AFAIK pilots can always revert to direct law by disabling the primary computers on the overhead panel. The article is curious though, because it states the pilots tried to reenable the third primary computer after it failed, which resulted in a second dive. They gave up on restarting it after that, but left the other primary computers engaged, but were concerned about whether the plane would behave. My (potentially misguided) instinct there would be to throw out the primary computers altogether as a precaution.

It wouldn't surprise me if Airbus training encouraged pilots to always try to return to the maximum level of automation and envelope protection after a failure. In that context - the context of Airbus's culture - deliberately reverting to direct law could be seen as irresponsible, even if it seems like the opposite could be said to be the case in this incident. If so, it'd just be another way in which Airbus's approach to aviation raises questions...

item of interest: some commercial aircraft have a mechanical flight control mode where the pilot can mechanically control some of the control surfaces. not sure if this applies to many other aircraft though.

However, on both the modern Airbus and Boeing plans, there's a RAT[1] that will generate hydraulic and electrical power if the planes main and auxiliary systems fail. The (in)famous Gimli Glider[2] used it to survive total power loss after it ran it's fuel tanks dry.

[1]:https://en.wikipedia.org/wiki/Ram_air_turbine [2]:https://en.wikipedia.org/wiki/Gimli_Glider

A "feel computer" pushes back on the pilot's controls so moving the controls feels like it would on a machine where the surfaces were connected to the cables.

I'm pretty sure the 757 can be flown with no electric power.
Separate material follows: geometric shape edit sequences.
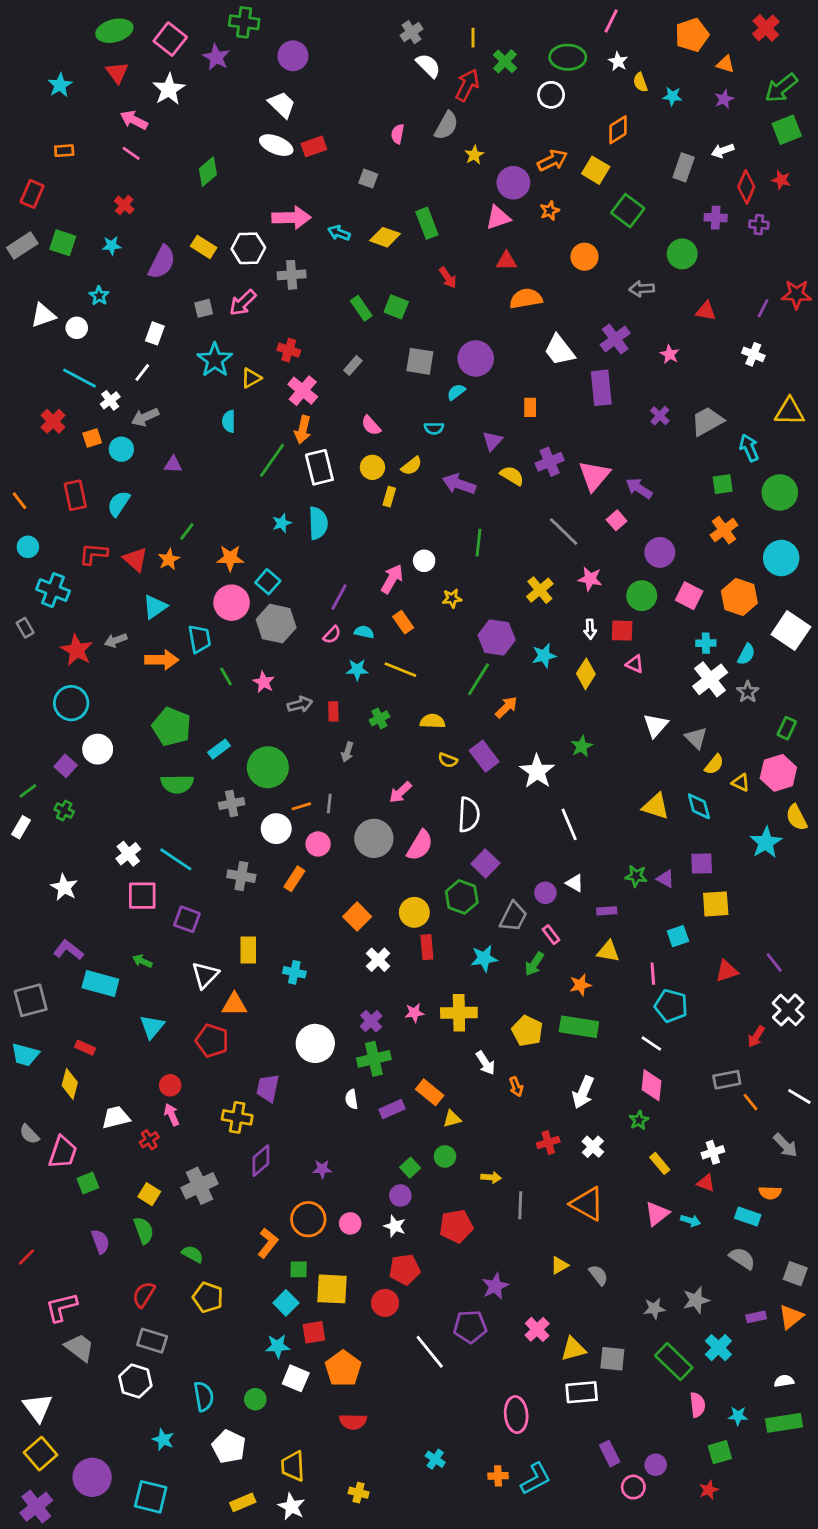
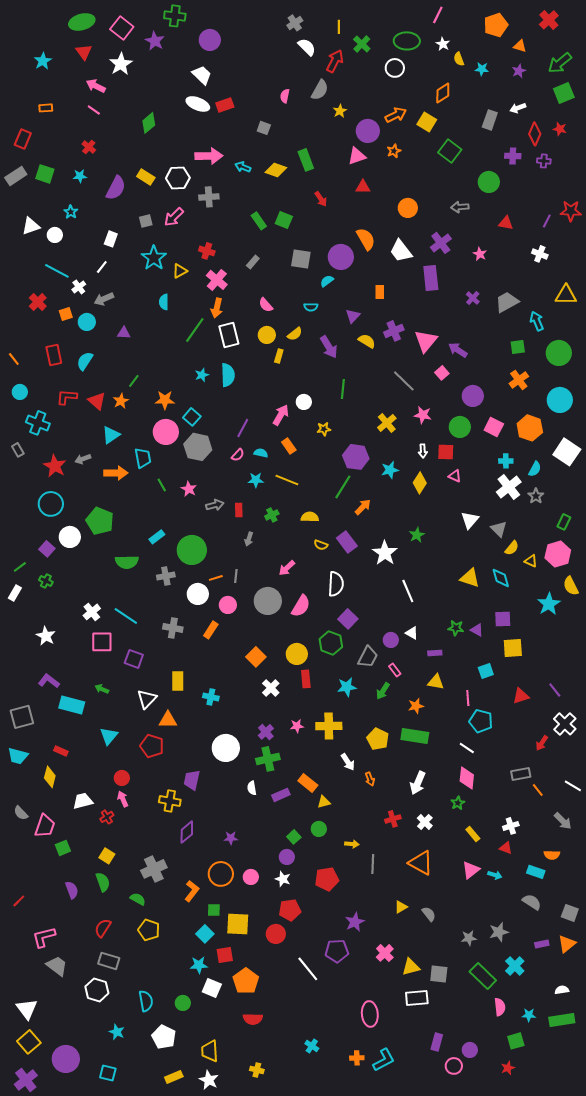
orange circle: (585, 257) -> (408, 208), moved
orange semicircle: (526, 299) -> (366, 239), moved, turned 70
purple arrow: (459, 484) -> (329, 347), turned -140
green pentagon: (172, 727) -> (100, 521), moved
gray cross: (199, 1186) -> (154, 869), moved
purple rectangle: (610, 1454) -> (437, 1042), turned 42
cyan square: (151, 1497) -> (108, 1073), size x0.7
Well, no - faulty sensors are an inevitability, so the automation needs to be able to continue to function effectively in that eventuality. Which is, of course, a well-understood part of the design space.
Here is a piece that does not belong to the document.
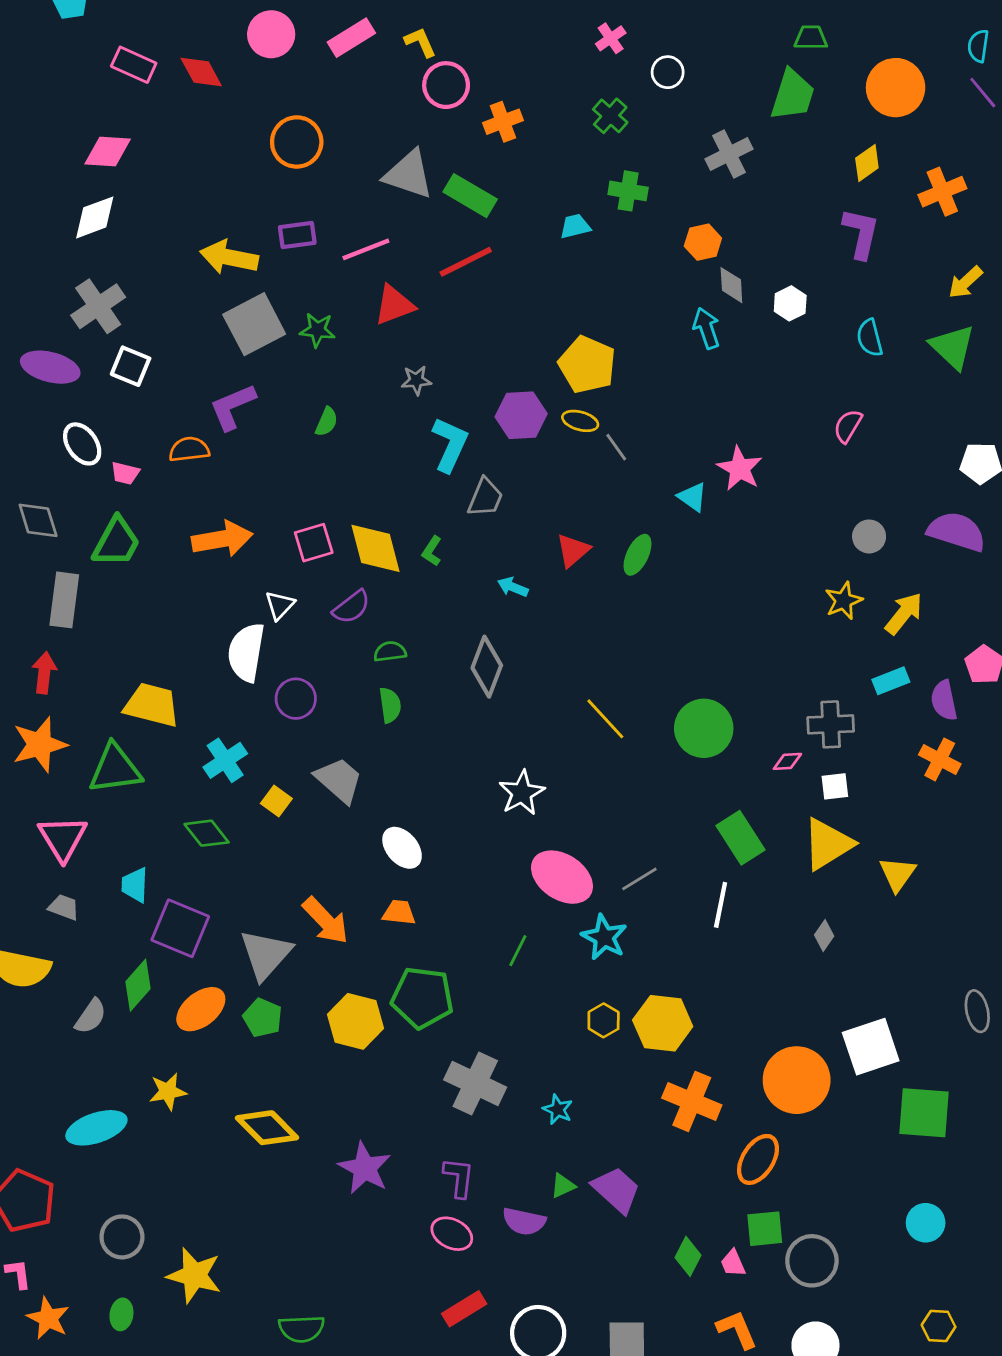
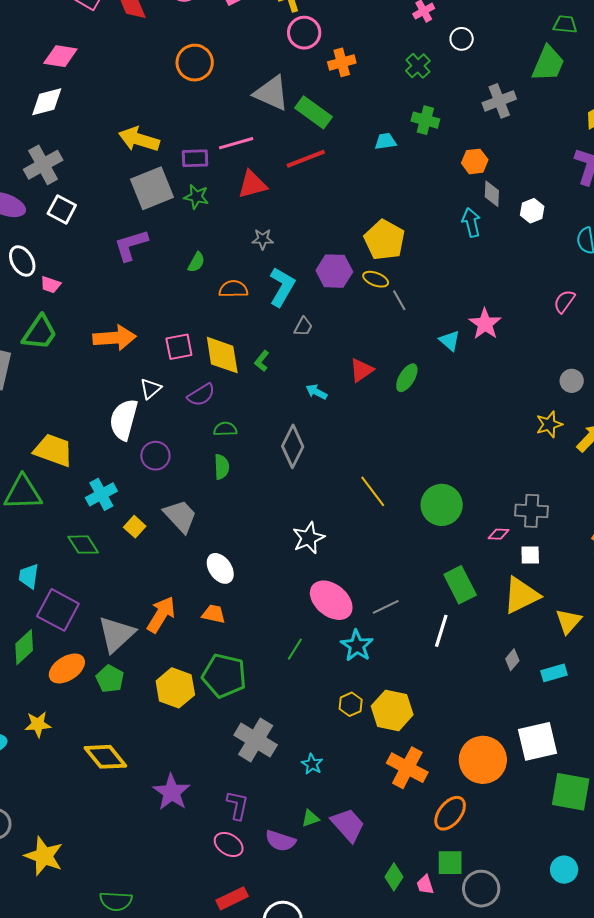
purple rectangle: (297, 235) -> (195, 158), moved
orange semicircle: (189, 449) -> (233, 289), moved
gray trapezoid: (485, 498) -> (303, 327), size x0.7
cyan rectangle: (891, 681) -> (554, 673), moved
orange arrow: (326, 921) -> (161, 615), turned -111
But there are functional and realistic limits to how well you can perform under certain failure scenarios. You might have to increase weight to add more sensors and wiring. That logic to reconcile more sensors will be more complex, and possibly prone to error itself. Added complexity against failure doesn't necessarily increase safety, as much as we always wish it would.

In the case of this flight, and the less fortunate Air Fance 447; it was a failure of a single sensor that caused loss of stable flight.. yet, there were still two other sensors that continued to function correctly.

In both cases, the fix is to turn a switch so that the primary flight display and auto pilot start getting their data from one of the alternate sources. Without having done a complex study, my impression is that there is a lack of pilot training when it comes to properly managing and understanding flight data sources and paths in modern aircraft.

The Apollo Guidance Computer really showed me the value of best effort and gradual failure. Too many things hard fail.

HCI kills.

    > Nonetheless, the official said the incident
    > shows that the Air Force and Army have a serious
    > training problem that needs to be corrected. "We
    > need to know how our equipment works; when the
    > battery is changed, it defaults to his own
    > location," the official said. "We've got to make
    > sure our people understand this."